Could auto sales -- and with them, prospects for Ford (NYSE: F) in its most important market -- finally be picking up?

The official tallies won't be out until mid-day Thursday, but it's already looking like November has been a very good month for light-vehicle sales in the United States. Several automakers are expected to post double-digit gains, according to analysts at Edmunds, including Ford -- which confirmed on Tuesday that its sales have been strong in recent weeks.

But not all the news is good, as some longer-term problems are expected to persist.

A strong month for Ford and Detroit
Ford sales analyst Erich Merkle told reporters on Tuesday that he expected the annualized rate of U.S. auto sales -- called the SAAR, for "seasonally adjusted annualized rate," a widely used industry indicator -- to hit the "mid-13-milion range" for November. That would be a sizable bump from last November's 12.3 million SAAR and a promising uptick from last month's muted results. While he declined to give official forecasts, Merkle did note that Ford expected a surge in sales of small SUVs -- a segment led by Ford's Escape -- and further evidence that consumers are shifting into smaller vehicles.

Those expectations agree with Edmunds' forecast, which calls for an SAAR of 13.6 million (coincidentally, a 13.6% year-over-year gain) led by double-digit sales increase for Ford and Chrysler and a gain of nearly 10% for General Motors (NYSE: GM). That would be the highest level seen all year and a strong positive sign for the economy and for the ongoing Detroit revival.

Clearly, Detroit's product renaissance is continuing to pay off, with GM and Ford offering (for the first time ever, basically) very competitive smaller cars and Chrysler continuing to reap the benefits of its high-speed product-line makeover. But that's not all that's driving this Detroit surge.

Not everyone will be seeing major gains
What else is behind Detroit's ongoing success? One key factor isn't new: Ongoing weakness at the two Japanese giants, Toyota (NYSE: TM) and Honda (NYSE: HMC). Honda's North America chief Tetsuo Iwamura has said that he expects November results to show another difficult month, thanks to continuing production challenges related to flooding in Thailand. Iwamura now predicts that Honda will be back up to speed in January.

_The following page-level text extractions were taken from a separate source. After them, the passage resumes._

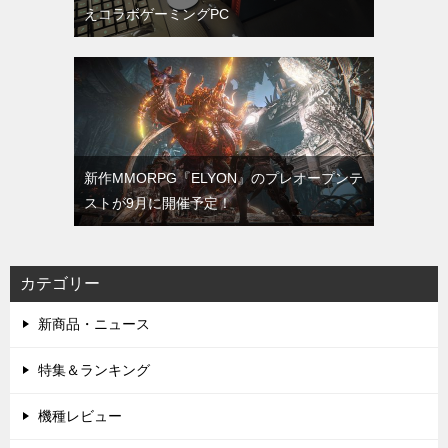
えコラボゲーミングPC
新作MMORPG『ELYON』のプレオープンテ
ストが9月に開催予定！
カテゴリー
新商品・ニュース
特集＆ランキング
機種レビュー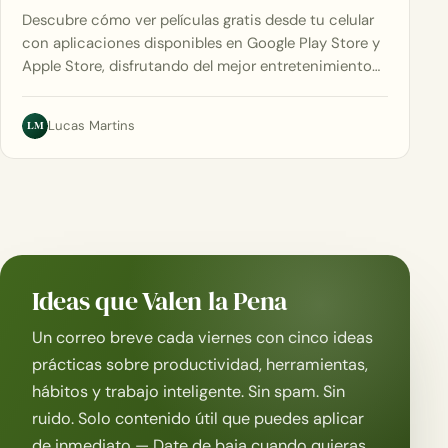
Descubre cómo ver películas gratis desde tu celular
con aplicaciones disponibles en Google Play Store y
Apple Store, disfrutando del mejor entretenimiento…
LM
Lucas Martins
Ideas que Valen la Pena
Un correo breve cada viernes con cinco ideas
prácticas sobre productividad, herramientas,
hábitos y trabajo inteligente. Sin spam. Sin
ruido. Solo contenido útil que puedes aplicar
de inmediato — Date de baja cuando quieras.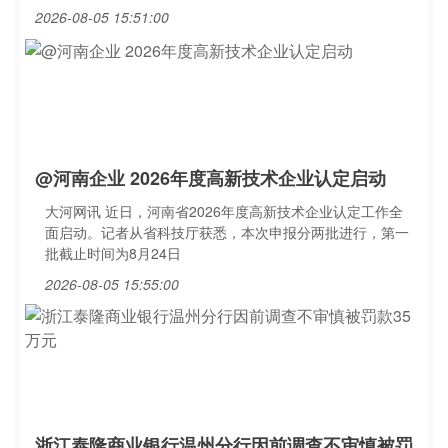
2026-08-05 15:51:00
@河南企业 2026年度高新技术企业认定启动
大河网讯 近日，河南省2026年度高新技术企业认定工作全
面启动。记者从省科技厅获悉，本次申报分两批进行，第一
批截止时间为8月24日
2026-08-05 15:55:00
浙江泰隆商业银行温州分行因前调查不审慎被罚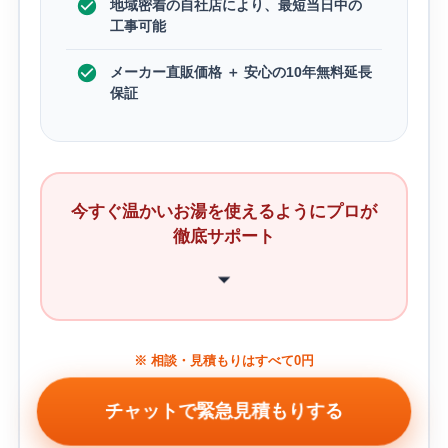
地域密着の自社店により、最短当日中の
工事可能
メーカー直販価格 ＋ 安心の10年無料延長
保証
今すぐ温かいお湯を使えるようにプロが
徹底サポート
※ 相談・見積もりはすべて0円
チャットで緊急見積もりする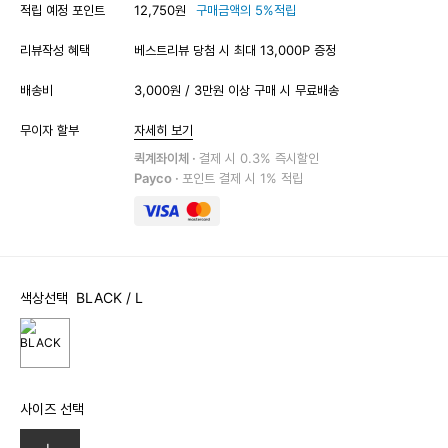
적립 예정 포인트
12,750원
구매금액의 5%적립
리뷰작성 혜택
베스트리뷰 당첨 시 최대 13,000P 증정
배송비
3,000원 / 3만원 이상 구매 시 무료배송
무이자 할부
자세히 보기
퀵계좌이체 ·
결제 시 0.3% 즉시할인
Payco ·
포인트 결제 시 1% 적립
색상선택
BLACK
/ L
사이즈 선택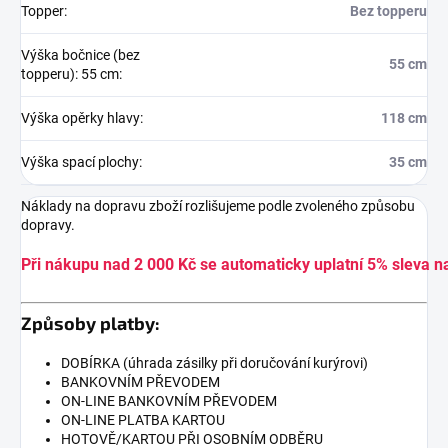
Topper
:
Bez topperu
Výška bočnice (bez
55 cm
topperu): 55 cm
:
Výška opěrky hlavy
:
118 cm
Výška spací plochy
:
35 cm
Náklady na dopravu zboží rozlišujeme podle zvoleného způsobu
dopravy.
Při nákupu nad 2 000 Kč se automaticky uplatní 5% sleva n
Způsoby platby:
DOBÍRKA (úhrada zásilky při doručování kurýrovi)
BANKOVNÍM PŘEVODEM
ON-LINE BANKOVNÍM PŘEVODEM
ON-LINE PLATBA KARTOU
HOTOVĚ/KARTOU PŘI OSOBNÍM ODBĚRU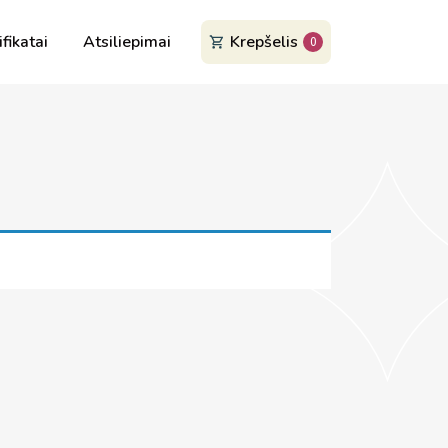
ifikatai
Atsiliepimai
Krepšelis
0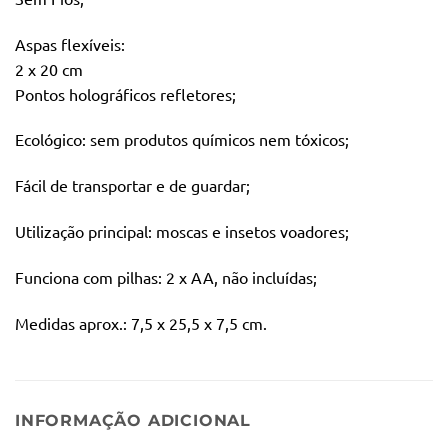
Aspas flexíveis:
2 x 20 cm
Pontos holográficos refletores;
Ecológico: sem produtos químicos nem tóxicos;
Fácil de transportar e de guardar;
Utilização principal: moscas e insetos voadores;
Funciona com pilhas: 2 x AA, não incluídas;
Medidas aprox.: 7,5 x 25,5 x 7,5 cm.
INFORMAÇÃO ADICIONAL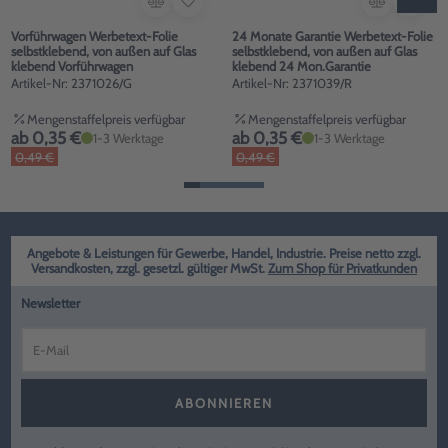
Vorführwagen Werbetext-Folie
24 Monate Garantie Werbetext-Folie
selbstklebend, von außen auf Glas
selbstklebend, von außen auf Glas
klebend Vorführwagen
klebend 24 Mon.Garantie
Artikel-Nr: 2371026/G
Artikel-Nr: 2371039/R
Mengenstaffelpreis verfügbar
Mengenstaffelpreis verfügbar
ab 0,35 €
ab 0,35 €
1-3 Werktage
1-3 Werktage
0,49 €
0,49 €
Angebote & Leistungen für Gewerbe, Handel, Industrie. Preise netto zzgl.
Versandkosten, zzgl. gesetzl. gültiger MwSt.
Zum Shop für Privatkunden
Newsletter
ABONNIEREN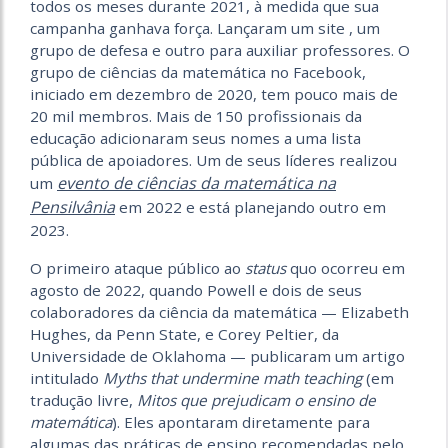
todos os meses durante 2021, à medida que sua
campanha ganhava força. Lançaram um site , um
grupo de defesa e outro para auxiliar professores. O
grupo de ciências da matemática no Facebook,
iniciado em dezembro de 2020, tem pouco mais de
20 mil membros. Mais de 150 profissionais da
educação adicionaram seus nomes a uma lista
pública de apoiadores. Um de seus líderes realizou
evento de ciências da matemática na
um
Pensilvânia
em 2022 e está planejando outro em
2023.
O primeiro ataque público ao
status
quo ocorreu em
agosto de 2022, quando Powell e dois de seus
colaboradores da ciência da matemática — Elizabeth
Hughes, da Penn State, e Corey Peltier, da
Universidade de Oklahoma — publicaram um artigo
intitulado
Myths that undermine math teaching
(em
tradução livre,
Mitos que prejudicam o ensino de
matemática
). Eles apontaram diretamente para
algumas das práticas de ensino recomendadas pelo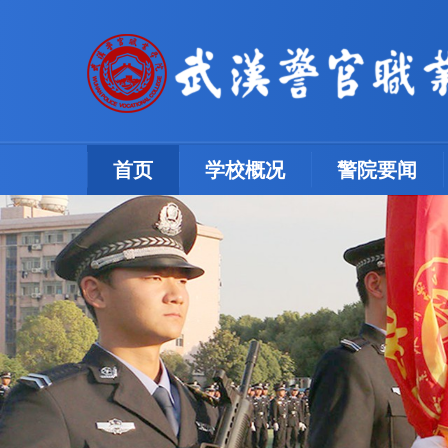
(current)
首页
学校概况
警院要闻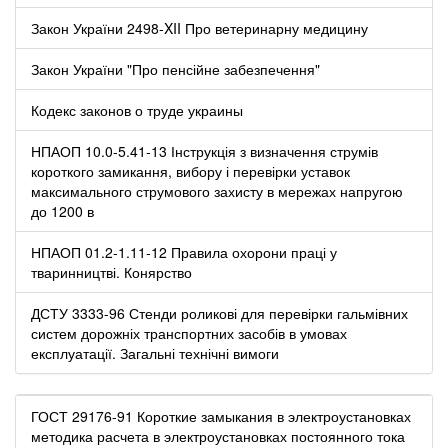
Закон України 2498-XII Про ветеринарну медицину
Закон України "Про пенсійне забезпечення"
Кодекс законов о труде украины
НПАОП 10.0-5.41-13 Інструкція з визначення струмів
короткого замикання, вибору і перевірки уставок
максимального струмового захисту в мережах напругою
до 1200 в
НПАОП 01.2-1.11-12 Правила охорони праці у
тваринництві. Конярство
ДСТУ 3333-96 Стенди роликові для перевірки гальмівних
систем дорожніх транспортних засобів в умовах
експлуатації. Загальні технічні вимоги
ГОСТ 29176-91 Короткие замыкания в электроустановках
методика расчета в электроустановках постоянного тока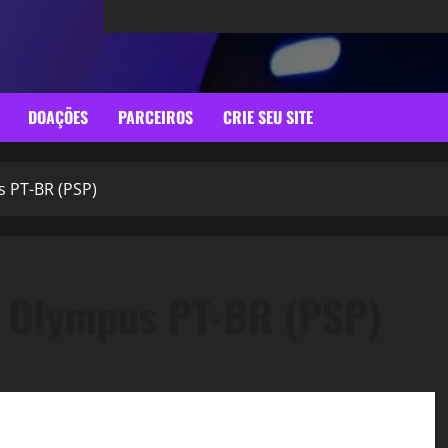
DOAÇÕES
PARCEIROS
CRIE SEU SITE
s PT-BR (PSP)
f Olympus PT-BR (PSP)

Edmunds' forecast concurs with Iwamura's dour outlooks, as its analysts predict a tiny 2.5% gain for Honda. Edmunds sees a similarly grim 3.5% increase for Toyota, which has been facing similar challenges but recently seemed to have escaped the worst of the Thailand floods. Nissan (OTC: NSANY), which escaped significant damage from both the Thai floods and the Japanese tsunami in March, is expected to post a gain of 8.2%, Edmunds says.

Is this a sustainable increase?
Whether this increase is a shift or a blip remains to be seen. There are some good reasons for pessimism -- some analysts have suggested that November's uptick will turn out to have been a "Black Friday" effect, with deal-minded shoppers taking advantage of dealers' year-end clearance sales.

Ford's hint at strong sales for its Escape -- a model that will be replaced shortly -- isn't at odds with that theory, though there's also reason for cautious optimism. As Ford's Merkle pointed out, to some extent demand is being driven by the fact that folks need new cars -- the average age of the vehicles on U.S. roads is nearly 11 years old now, well above recent historical norms.

This is the "pent-up demand" that Ford CEO Alan Mulally and other industry-watchers have cited as they look toward 2012 with optimism, though GM CEO Dan Akerson has been sounding more cautious notes as he looks at Europe with concern. As Merkle said, while recent numbers have been strong, sustaining sales at that level will depend on factors like consumer confidence, employment rates, and the stock market -- factors that continue to be well beyond Detroit's control.